--- Given data ---

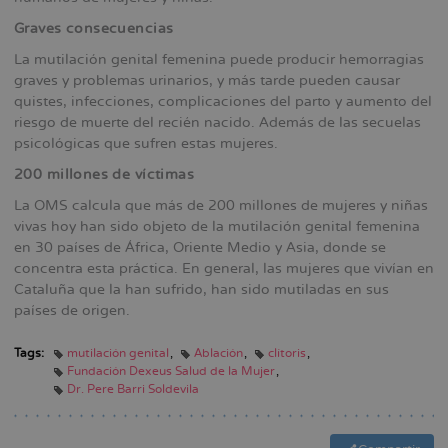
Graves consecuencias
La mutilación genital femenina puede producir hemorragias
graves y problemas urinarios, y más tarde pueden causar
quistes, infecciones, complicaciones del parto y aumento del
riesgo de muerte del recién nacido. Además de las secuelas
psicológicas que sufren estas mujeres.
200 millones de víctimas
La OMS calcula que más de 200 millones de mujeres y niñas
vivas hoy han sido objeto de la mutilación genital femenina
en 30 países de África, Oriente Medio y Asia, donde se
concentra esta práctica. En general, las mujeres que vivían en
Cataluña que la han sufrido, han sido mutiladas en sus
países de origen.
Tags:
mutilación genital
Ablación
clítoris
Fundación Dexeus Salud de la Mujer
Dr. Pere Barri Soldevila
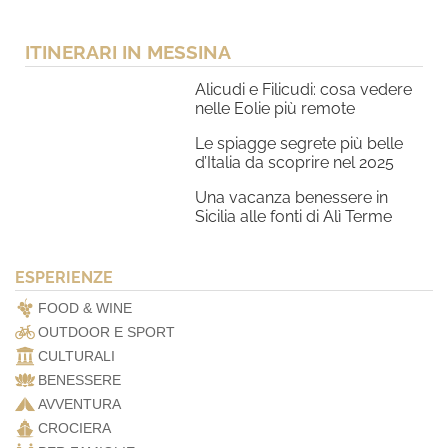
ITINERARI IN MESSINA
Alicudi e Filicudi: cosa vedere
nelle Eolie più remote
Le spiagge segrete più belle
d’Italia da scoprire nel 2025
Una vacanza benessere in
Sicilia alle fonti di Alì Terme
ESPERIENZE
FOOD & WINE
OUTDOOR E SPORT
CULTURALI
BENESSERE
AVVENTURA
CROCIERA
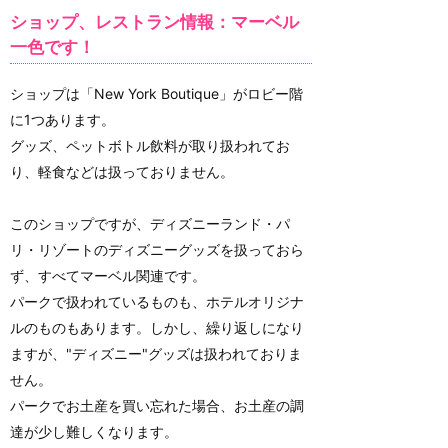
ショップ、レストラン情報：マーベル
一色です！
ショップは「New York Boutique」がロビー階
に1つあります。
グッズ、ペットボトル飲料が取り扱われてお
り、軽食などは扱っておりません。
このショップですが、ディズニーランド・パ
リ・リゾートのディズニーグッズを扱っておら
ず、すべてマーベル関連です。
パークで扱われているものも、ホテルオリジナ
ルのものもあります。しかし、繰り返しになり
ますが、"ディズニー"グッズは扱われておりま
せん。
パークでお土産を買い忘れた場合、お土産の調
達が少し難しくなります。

---

What this task involves
Print, exactly as given, the lines from the one with "り、軽食などは扱っておりません。" through the last line of the material above, and no others.

Answer for this exercise
り、軽食などは扱っておりません。
このショップですが、ディズニーランド・パ
リ・リゾートのディズニーグッズを扱っておら
ず、すべてマーベル関連です。
パークで扱われているものも、ホテルオリジナ
ルのものもあります。しかし、繰り返しになり
ますが、"ディズニー"グッズは扱われておりま
せん。
パークでお土産を買い忘れた場合、お土産の調
達が少し難しくなります。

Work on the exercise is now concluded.